Lake Texoma usually means bass fishing, and bass fishing is best in the fall. Crappie, catfish, and bluegill also prowl just beneath the surface. The combination of freshwater flows from the Washita and Red Rivers makes Lake Texoma one of the best spots in the country for striped bass. Park officials stock the lake in the winter to supplement the large, landlocked, self-sustaining native population. Largemouth and spotted bass fishing is usually best near the shoreline and especially around park structures. Smallmouth bass usually stays close to the park bluffs and the dam. In the fall and spring, use spinners and surface lures. When the water gets warmer in the summer, try Texas-rigged worms. Always look for underwater stumps, channels, and boulders. Shore-fishing at a Texas state park does not require a license, and you can borrow rods, reels, and other equipment.

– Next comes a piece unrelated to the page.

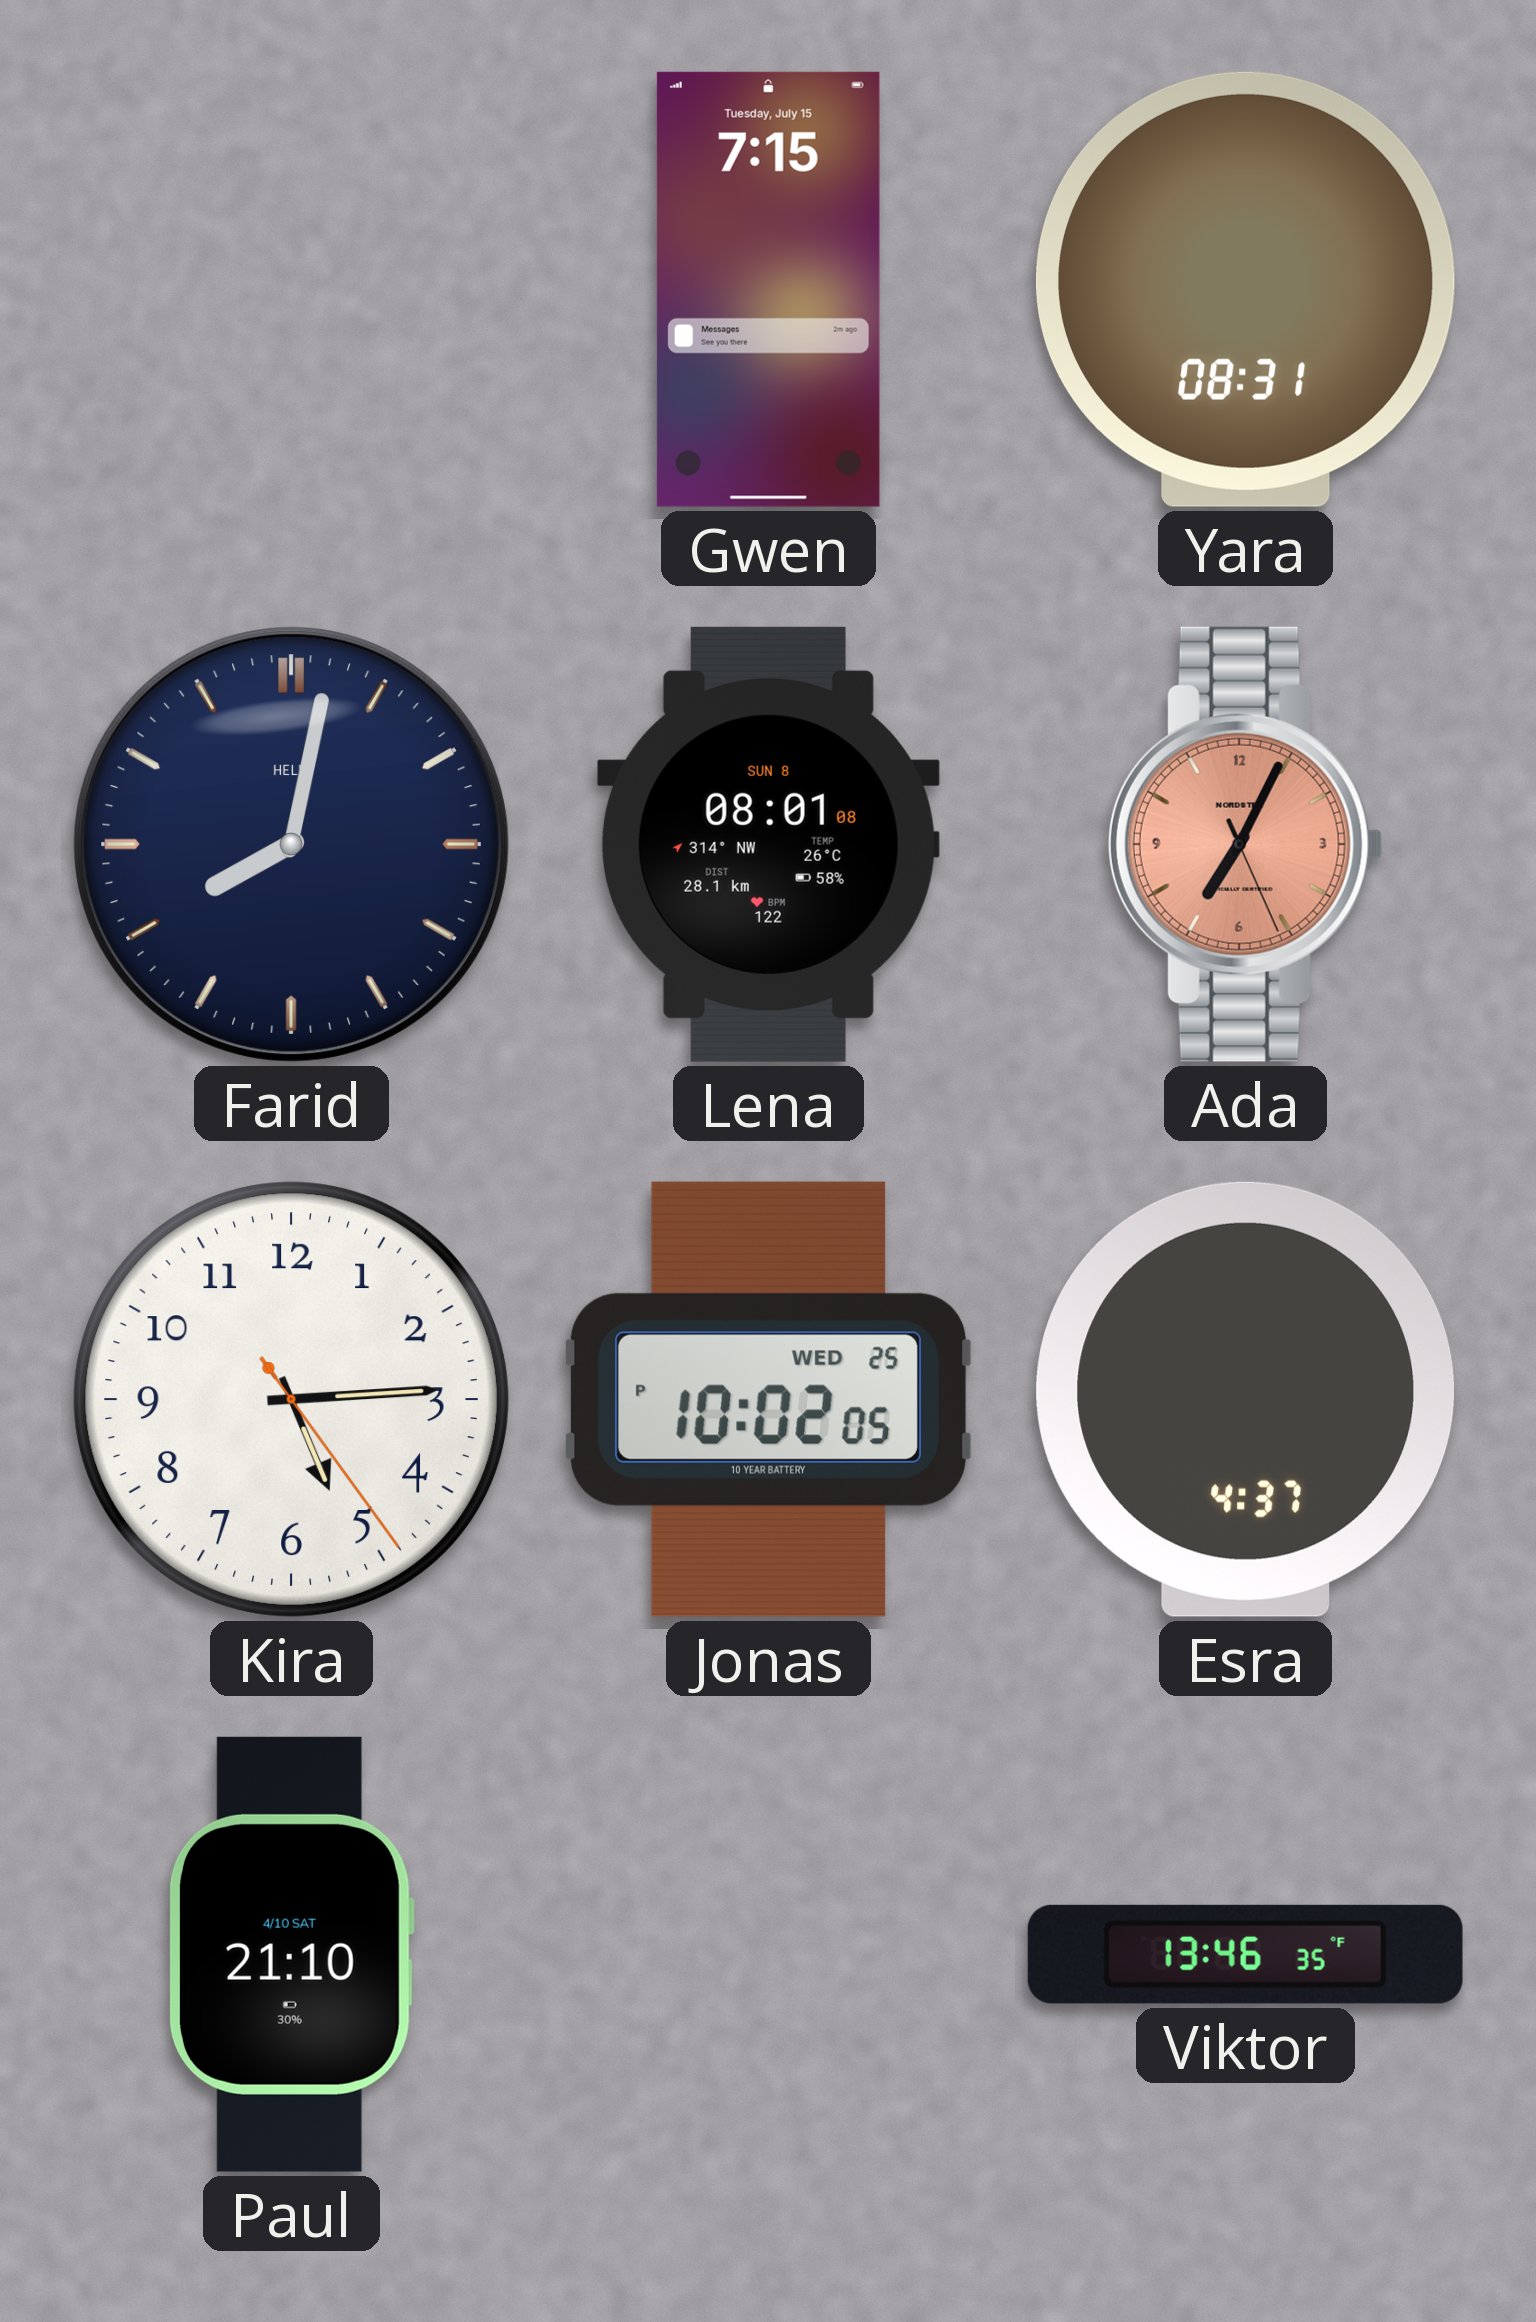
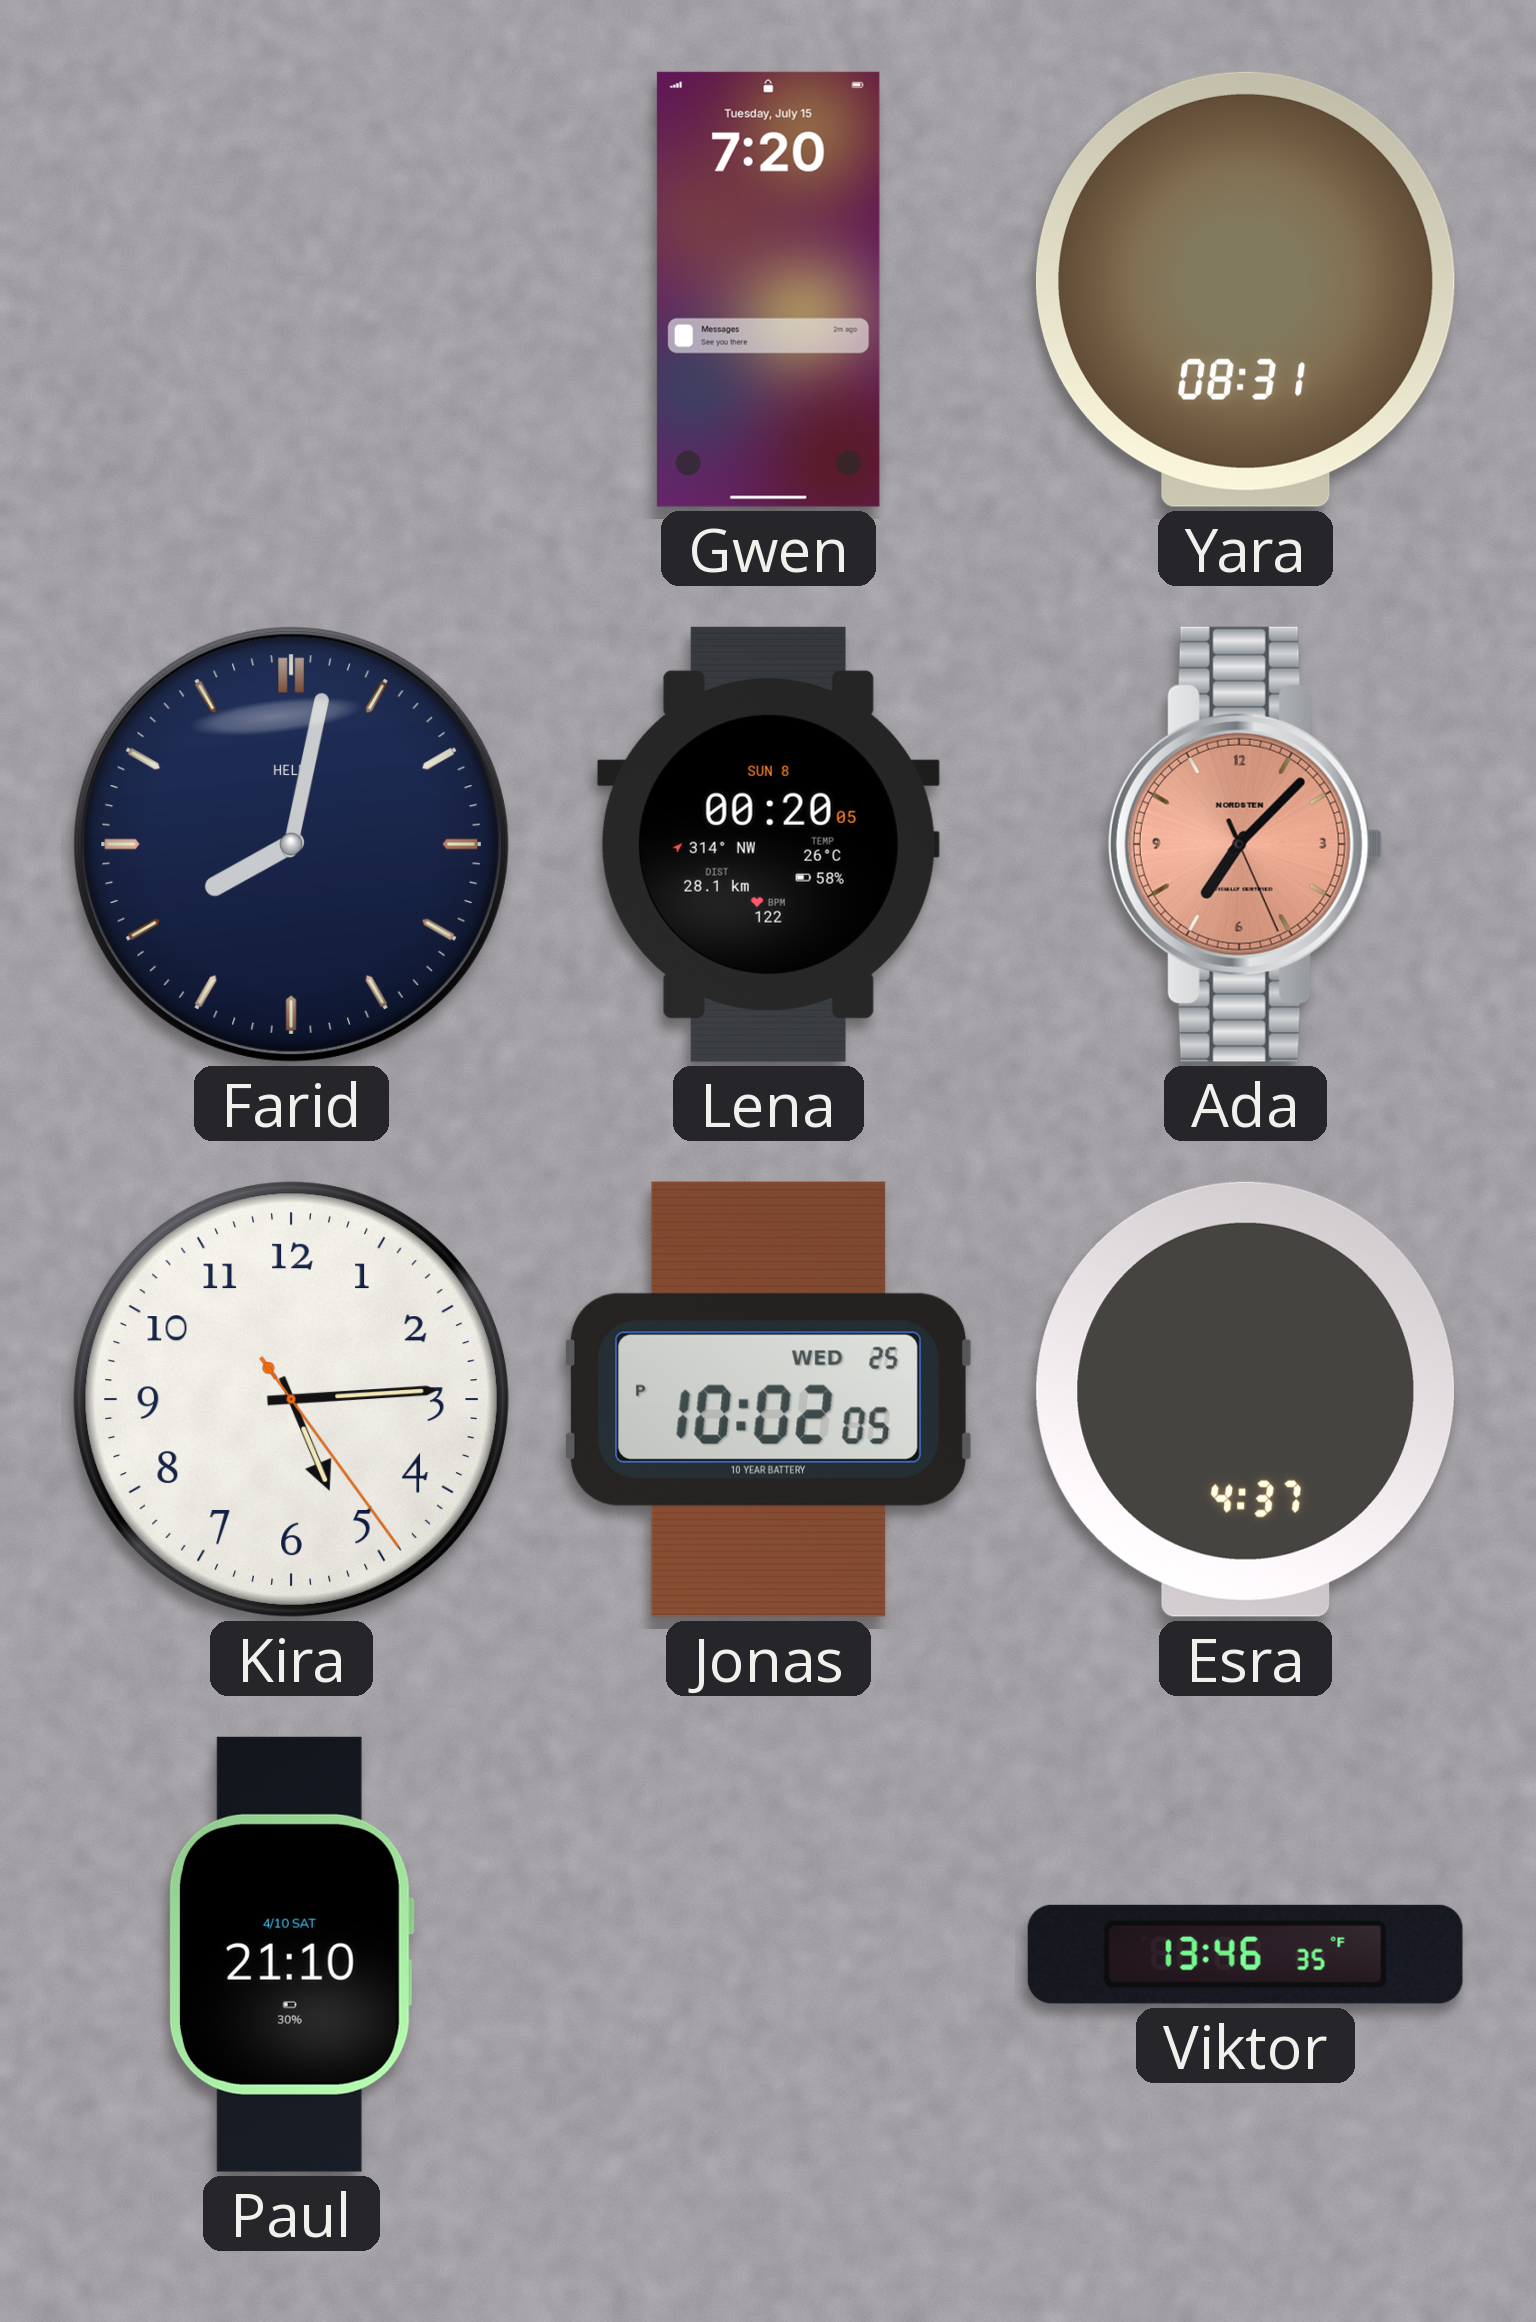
Gwen: 7:15 -> 7:20
Lena: 08:01 -> 00:20
Ada: 7:04 -> 7:07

Just below Fossil Ridge, look for evidence of ammonite fossils near the Ammonite Crossing Bridge near the lake. These mollusk-like creatures first appeared about 240 million years ago. Archeologists use the swirl patterns on the fossilized shells to date other fossils in the area. When the water level is lower, and more of the bluffs are exposed, it’s an excellent time to explore Ammonite Crossing under the bridge. Bring a sand shovel and bucket to help procure your haul.
Take a hike or grab your bike for Ike’s Hike and Bike Trail. This 3.2-mile trail runs almost the entire length of the lakeshore, at least to the ATV area in the west. The extreme eastern section of the trail, between markers three and four, is quite rugged. Only experienced hikers or mountain-bikers should traverse this area. Otherwise, the trail is an easy (basically an unpaved sidewalk) to a moderate-level trek. To skip the rigorous part of the trail, get on at Five Star Red Oak, where there is a parking area nearby.

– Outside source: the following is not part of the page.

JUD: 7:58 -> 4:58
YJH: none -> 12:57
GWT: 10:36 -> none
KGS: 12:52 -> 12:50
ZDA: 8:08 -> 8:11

This moderate trail runs for just under a mile and passes the Buttonbush Overlook. Hiking boots and a walking stick are recommended. The geology in this part of Eisenhower State Park is quite nice, and the plant life is very diverse. Meander along the lakeshore and through the prairie grass where you can see lots of vibrant wildflowers. There are a number of benches where you can stop, rest, and look for coyotes, foxes, wild turkeys, and other animals.

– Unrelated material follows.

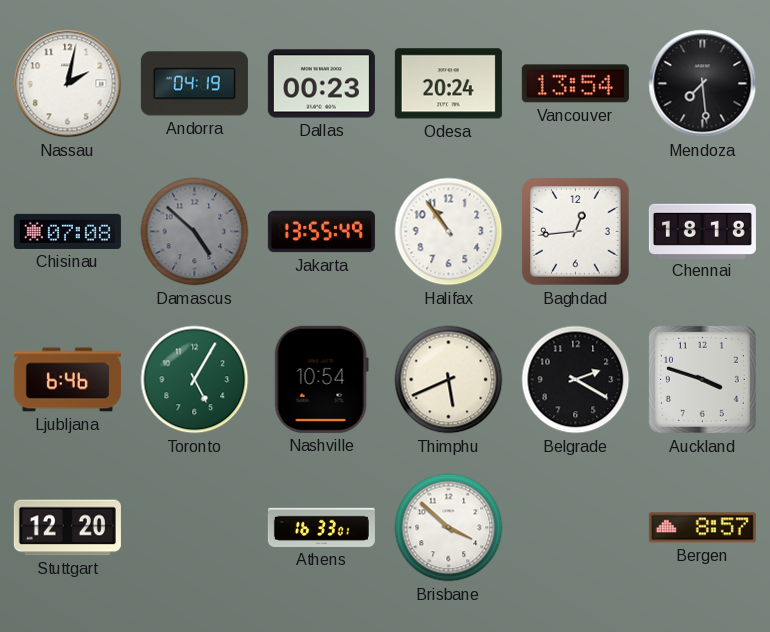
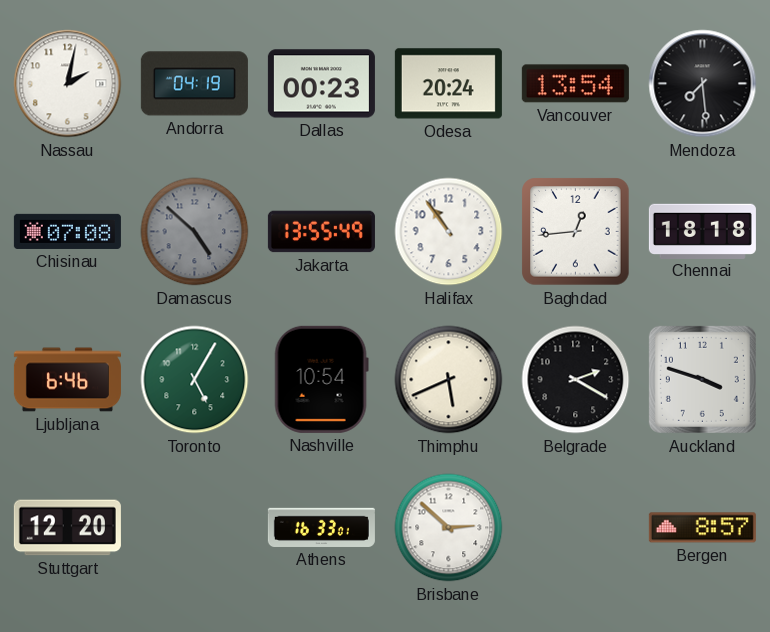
Brisbane: 3:52 -> 2:52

If you are bringing the kiddos, stop by the park office or the ranger’s station for a Junior Ranger Journal. If your child completes a certain number of activities, they get a Junior Ranger pin. Completing the journal can be done at all Texas state parks for a special pin at each one. The park also has Junior Ranger Explorer Packs at Park Headquarters that you can borrow for your visit. The pack is filled with special items like a magnifying glass, binoculars, animal tracking guide, pencils, crayons, a sketchbook, and a journal.
Grab your honey and take a walk up to Lover’s Leap. One can only speculate as to how this rocky promontory earned its name. It’s a very nice scenic overlook next to the swimming area that also bears clear evidence of erosion. To reach it, you can either scramble over rocks or take Ike’s Hike and Bike Trail. No matter how you get there, you’ll enjoy awesome views of both the lake, Denison, and the Texas part of the shoreline.
This overlook is on the opposite end of the park near Armadillo Hill Trail. Over the years, archeologists have found a number of fossils in this area. These fossils remind us that life was here long before the first cattle trails blazed through the area in the 1830s. This overlook is a great place for boat-watching since it overlooks the boat launch channel. Bring your camera and lunch so you can sit and take a break while you enjoy the scenery.